Esta criatura imortal pode criar um câncer contagioso
Hidras, seres minúsculos e parecidos com águas-vivas, podem desenvolver tumores ao serem superalimentadas e, surpreendentemente, esses tumores podem ser transmitidos para seus descendentes clonados.
Uma pesquisa recente explorou esse fenômeno peculiar, e não só trouxe à tona detalhes sobre o processo tumoral nas hidras, como também aprimorou o conhecimento sobre formas de câncer transmissível em geral.
Em organismos multicelulares, o desenvolvimento de tumores é um risco inevitável, mas a transmissão de câncer de um indivíduo para outro é extremamente rara. Entre os poucos exemplos conhecidos, temos dois casos que afetam o diabo-da-tasmânia, um que afeta cães, e 11 observados em moluscos bivalves.
Entender como essas formas contagiosas de câncer surgem é algo que fascina cientistas. Afinal, ninguém quer ver algo assim acontecer em humanos. Além disso, essa pesquisa pode ajudar a poupar outras espécies do sofrimento devastador, como os diabos-da-tasmânia, que enfrentam tumores faciais mortais.
Esses casos de câncer transmissível foram descobertos quando já estavam bem disseminados, então Sophie Tissot, uma ecologista evolucionista do Centro Nacional de Pesquisa Científica (CNRS), na França, e sua equipe, tiveram que adotar uma abordagem inovadora para investigar as origens dessas formas contagiosas de câncer.
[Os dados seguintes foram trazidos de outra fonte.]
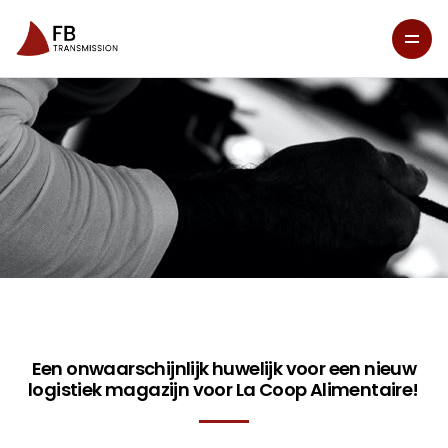
Een onwaarschijnlijk huwelijk voor een nieuw
logistiek magazijn voor La Coop Alimentaire!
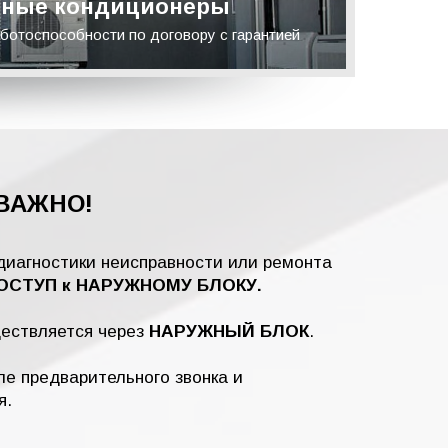
ные кондиционеры
ботоспособности по договору с гарантией
ВАЖНО!
диагностики неисправности или ремонта
СТУП к НАРУЖНОМУ БЛОКУ.
ществляется через
НАРУЖНЫЙ БЛОК
.
е предварительного звонка и
я.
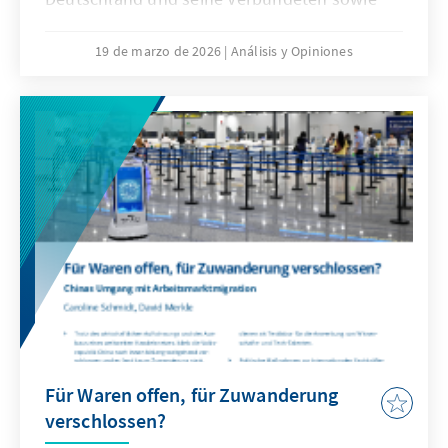
veränderte Kommunikationsbedingungen
stellen die Bundeswehr vor neue
19 de marzo de 2026
Análisis y Opiniones
Herausforderungen. Künstliche Intelligenz ist
aber nicht nur Treiber bei diesen
Entwicklungen, sondern zugleich eine
Antwort. Dafür bedarf es einer KI-Strategie,
die wesentliche Herausforderungen gezielt
adressiert und die Möglichkeiten von KI nach
ethischen Richtlinien aktiv nutzt, um effizient
abschrecken zu können.
Für Waren offen, für Zuwanderung
verschlossen?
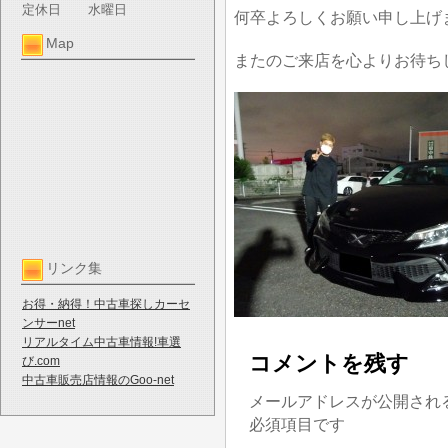
定休日
水曜日
何卒よろしくお願い申し上げ
Map
またのご来店を心よりお待ち
リンク集
お得・納得！中古車探しカーセ
ンサーnet
リアルタイム中古車情報!車選
コメントを残す
び.com
中古車販売店情報のGoo-net
メールアドレスが公開され
必須項目です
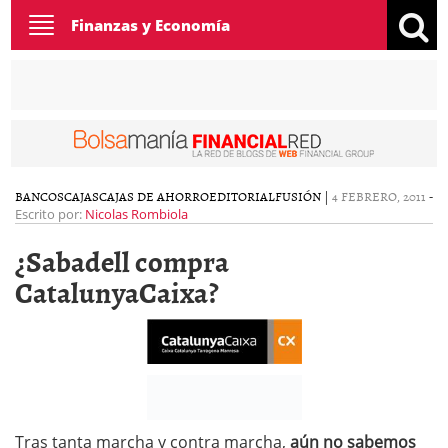
Toggle
Finanzas y Economía
navigation
BANCOS
CAJAS
CAJAS DE AHORRO
EDITORIAL
FUSIÓN
|
4 FEBRERO, 2011
-
Escrito por:
Nicolas Rombiola
¿Sabadell compra
CatalunyaCaixa?
Tras tanta marcha y contra marcha,
aún no sabemos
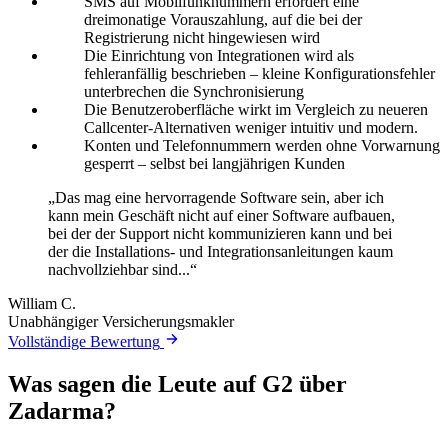
SMS auf Mobilfunknummern erfordert eine
dreimonatige Vorauszahlung, auf die bei der
Registrierung nicht hingewiesen wird
Die Einrichtung von Integrationen wird als
fehleranfällig beschrieben – kleine Konfigurationsfehler
unterbrechen die Synchronisierung
Die Benutzeroberfläche wirkt im Vergleich zu neueren
Callcenter-Alternativen weniger intuitiv und modern.
Konten und Telefonnummern werden ohne Vorwarnung
gesperrt – selbst bei langjährigen Kunden
„Das mag eine hervorragende Software sein, aber ich
kann mein Geschäft nicht auf einer Software aufbauen,
bei der der Support nicht kommunizieren kann und bei
der die Installations- und Integrationsanleitungen kaum
nachvollziehbar sind...“
William C.
Unabhängiger Versicherungsmakler
Vollständige Bewertung
Was sagen die Leute auf G2 über
Zadarma?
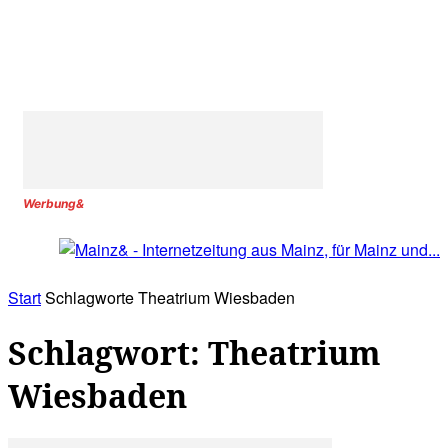
Werbung&
Start
Schlagworte
Theatrium Wiesbaden
Schlagwort: Theatrium
Wiesbaden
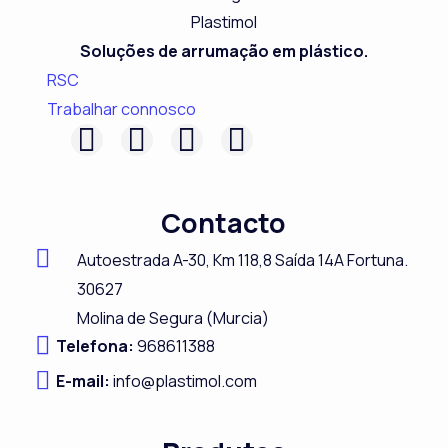
Soluções de arrumação em plástico.
RSC
Trabalhar connosco
F
L
I
Y
a
i
n
o
c
n
s
u
Contacto
e
k
t
t
b
e
a
u
Autoestrada A-
30,
Km 118,8
Saída 14A Fortuna.
o
d
g
b
30627
Molina de Segura (Murcia)
o
i
r
e
Telefona:
968611388
k
n
a
E-mail:
info@plastimol.com
m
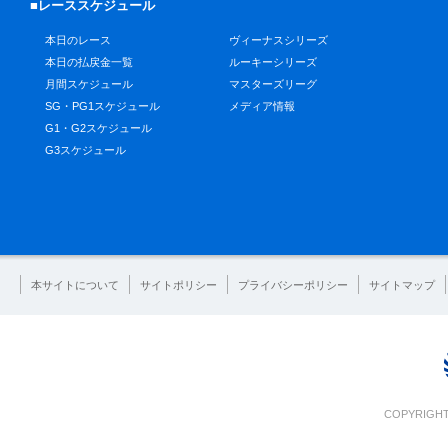
■レーススケジュール
本日のレース
ヴィーナスシリーズ
本日の払戻金一覧
ルーキーシリーズ
月間スケジュール
マスターズリーグ
SG・PG1スケジュール
メディア情報
G1・G2スケジュール
G3スケジュール
本サイトについて
サイトポリシー
プライバシーポリシー
サイトマップ
COPYRIGHT 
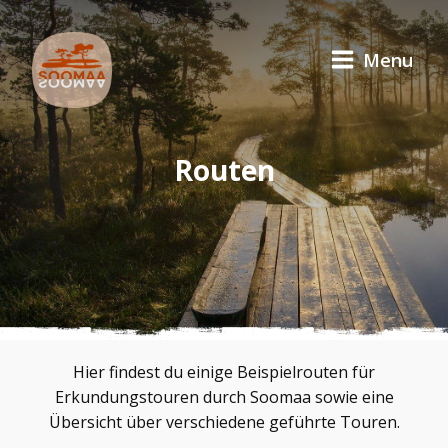
Menu
Routen
Hier findest du einige Beispielrouten für
Erkundungstouren durch Soomaa sowie eine
Übersicht über verschiedene geführte Touren.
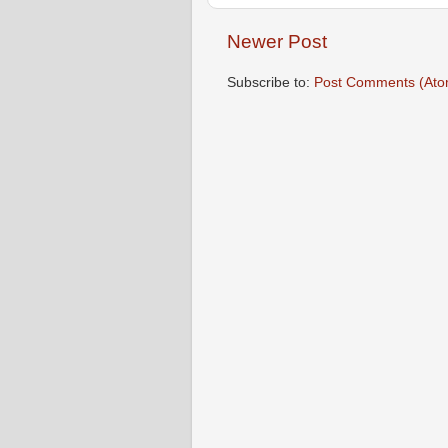
Newer Post
Subscribe to:
Post Comments (Ato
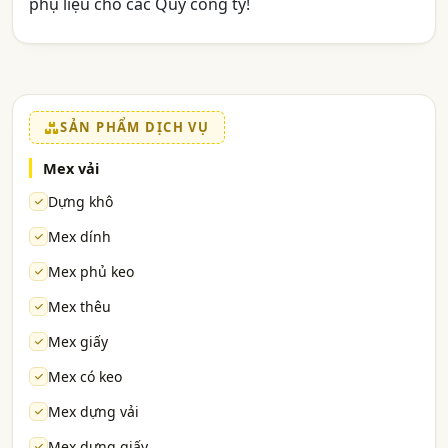
phụ liệu cho các Quý công ty!
SẢN PHẨM DỊCH VỤ
Mex vải
Dựng khô
Mex dính
Mex phủ keo
Mex thêu
Mex giấy
Mex có keo
Mex dựng vải
Mex dựng giấy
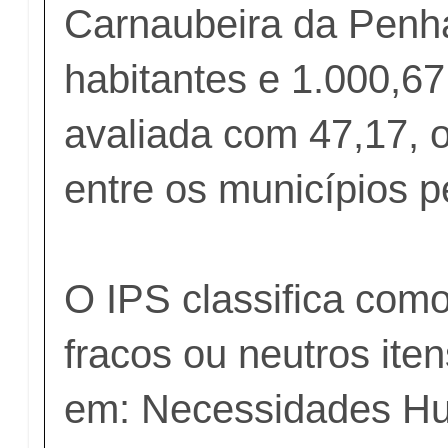
Carnaubeira da Penh
habitantes e 1.000,67 
avaliada com 47,17, 
entre os municípios 
O IPS classifica como
fracos ou neutros ite
em: Necessidades H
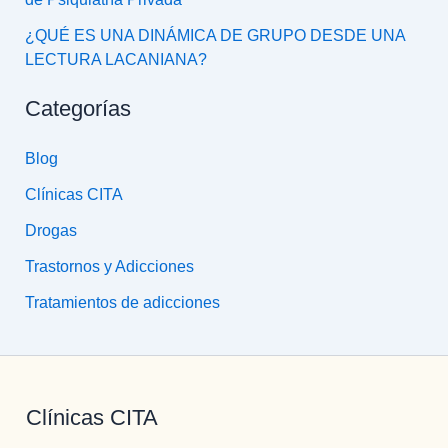
¿QUÉ ES UNA DINÁMICA DE GRUPO DESDE UNA
LECTURA LACANIANA?
Categorías
Blog
Clínicas CITA
Drogas
Trastornos y Adicciones
Tratamientos de adicciones
Clínicas CITA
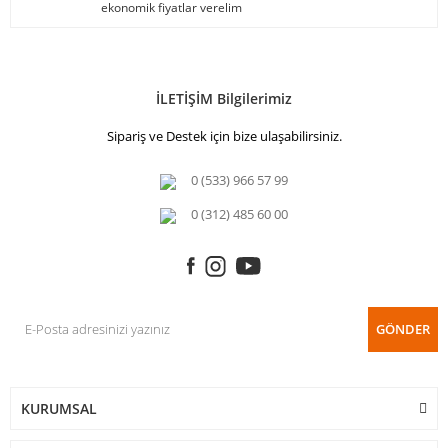
ekonomik fiyatlar verelim
İLETİŞİM Bilgilerimiz
Sipariş ve Destek için bize ulaşabilirsiniz.
0 (533) 966 57 99
0 (312) 485 60 00
GÖNDER
KURUMSAL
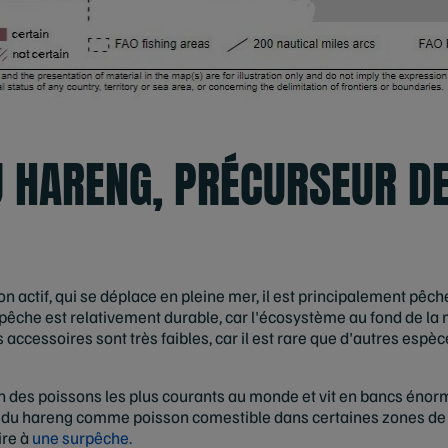
U HARENG, PRÉCURSEUR DE
actif, qui se déplace en pleine mer, il est principalement pêché
êche est relativement durable, car l'écosystème au fond de la me
es accessoires sont très faibles, car il est rare que d'autres esp
un des poissons les plus courants au monde et vit en bancs énorm
e du hareng comme poisson comestible dans certaines zones de
ire à
une surpêche.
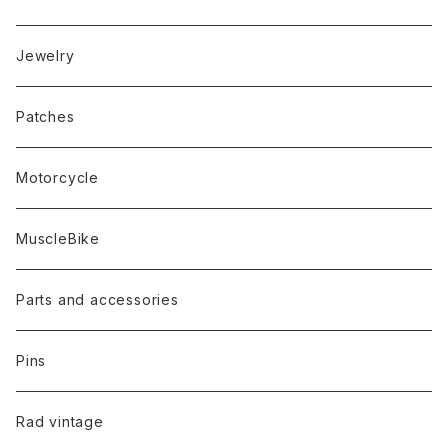
Jewelry
Patches
Motorcycle
MuscleBike
Parts and accessories
Pins
Rad vintage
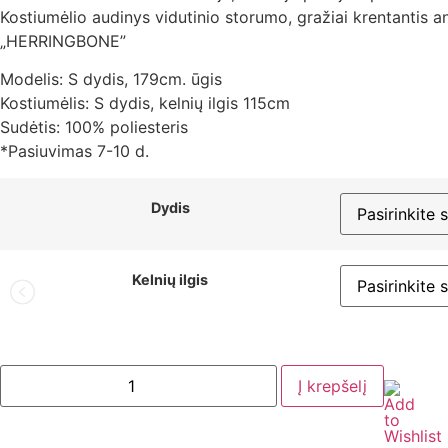
Kostiumėlio audinys vidutinio storumo, gražiai krentantis a
„HERRINGBONE”
Modelis: S dydis, 179cm. ūgis
Kostiumėlis: S dydis, kelnių ilgis 115cm
Sudėtis: 100% poliesteris
*Pasiuvimas 7-10 d.
Dydis
Kelnių ilgis
produkto
Į krepšelį
kiekis:
"DONNA"
LAISVALAIKIO
KOSTIUMĖLIS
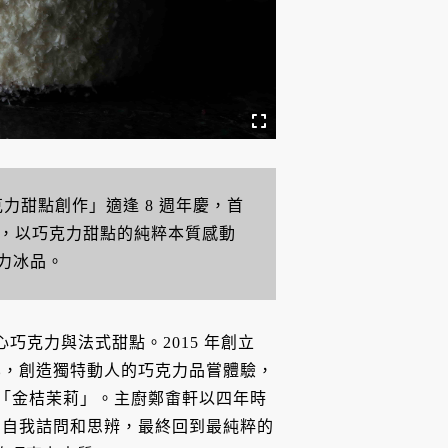
巧克力甜點創作」適逢 8 週年慶，首
」，以巧克力甜點的純粹本質感動
力冰品。
心巧克力與法式甜點。2015 年創立
化，創造獨特動人的巧克力品嘗體驗，
作品「金桔茉莉」。主廚鄭畬軒以四年時
、自我詰問和思辨，最終回到最純粹的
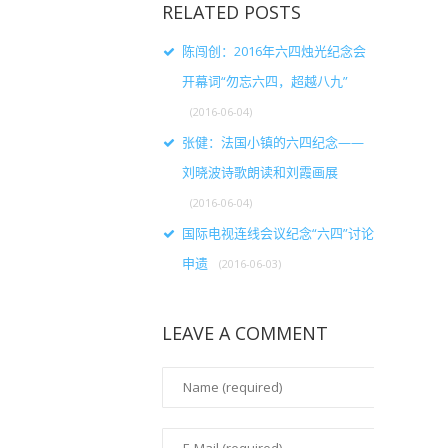
RELATED POSTS
陈闯创：2016年六四烛光纪念会
开幕词“勿忘六四，超越八九”
(2016-06-04)
张健：法国小镇的六四纪念——
刘晓波诗歌朗读和刘霞画展
(2016-06-04)
国际电视连线会议纪念“六四”讨论
申遗
(2016-06-03)
LEAVE A COMMENT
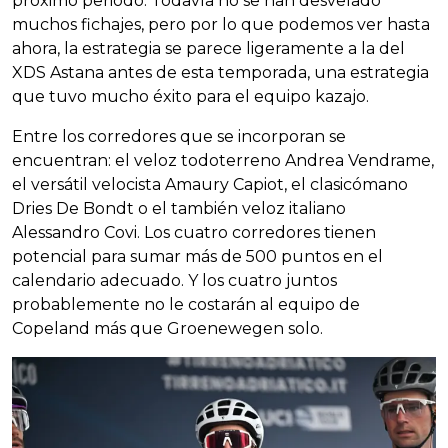
próximo periodo. Todavía no se han desvelado
muchos fichajes, pero por lo que podemos ver hasta
ahora, la estrategia se parece ligeramente a la del
XDS Astana antes de esta temporada, una estrategia
que tuvo mucho éxito para el equipo kazajo.
Entre los corredores que se incorporan se
encuentran: el veloz todoterreno Andrea Vendrame,
el versátil velocista Amaury Capiot, el clasicómano
Dries De Bondt o el también veloz italiano
Alessandro Covi. Los cuatro corredores tienen
potencial para sumar más de 500 puntos en el
calendario adecuado. Y los cuatro juntos
probablemente no le costarán al equipo de
Copeland más que Groenewegen solo.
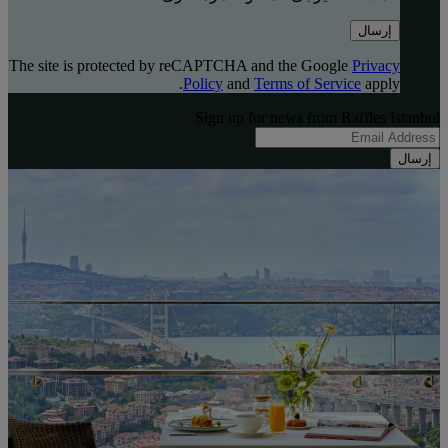
إرسال
The site is protected by reCAPTCHA and the Google
Privacy
Policy
and
Terms of Service
apply.
Sign up for news from Raffles Istanbul
إرسال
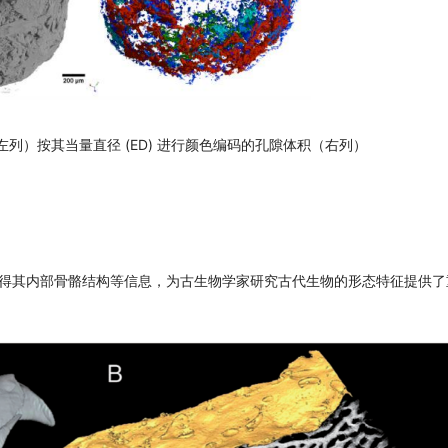
（左列）按其当量直径 (ED) 进行颜色编码的孔隙体积（右列）
以获得其内部骨骼结构等信息，为古生物学家研究古代生物的形态特征提供了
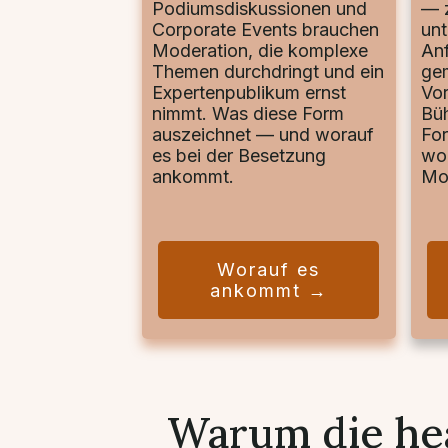
Podiumsdiskussionen und
— z
Corporate Events brauchen
unt
Moderation, die komplexe
Anf
Themen durchdringt und ein
ge
Expertenpublikum ernst
Vo
nimmt. Was diese Form
Bü
auszeichnet — und worauf
For
es bei der Besetzung
wo
ankommt.
Mod
Worauf es
ankommt →
Warum die hea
A solução para suas pesquisas? Um pequeno ser de água doce chamado Hydra oligactis, parente das águas-vivas e anêmonas-do-mar, que se tornou um alvo ideal após desenvolver tumores espontaneamente durante um experimento de laboratório há cerca de 15 anos. Essa criatura, conhecida por ser “imortal” em muitos aspectos, se reproduz assexuadamente, criando pequenos brotos que eventualmente se separam para se tornarem novos indivíduos geneticamente idênticos.
Isso coloca a H. oligactis como uma ferramenta promissora para estudar os mecanismos genéticos por trás do câncer. Tissot e sua equipe focaram em entender como os tumores surgem e são transmitidos, mostrando o potencial desse organismo como modelo de estudo.
Os pesquisadores estabeleceram que, em algumas linhagens da H. oligactis, os tumores se tornaram transmissíveis de forma vertical, ou seja, passados de uma geração clonada para outra. Isso marcou a primeira observação experimental da evolução de um tumor transmissível.
Para investigar, Tissot e seus colegas coletaram 50 hidras no Lago Montaud, na França, e as levaram para o laboratório. Eles alimentaram alguns desses seres com grandes quantidades de larvas de camarão salino, cinco vezes por semana, criando condições ideais para que os tumores se formassem, como já havia sido observado em um estudo anterior.
Após dois meses de alimentação excessiva, 19 das hidras começaram a exibir grandes tumores. Os cientistas então coletaram seus brotos e os cultivaram nas mesmas condições, repetindo o processo por cinco gerações. Os descendentes dessas hidras tumorosas apresentaram taxas significativamente mais altas de tumores do que aqueles cujos ancestrais não desenvolveram câncer.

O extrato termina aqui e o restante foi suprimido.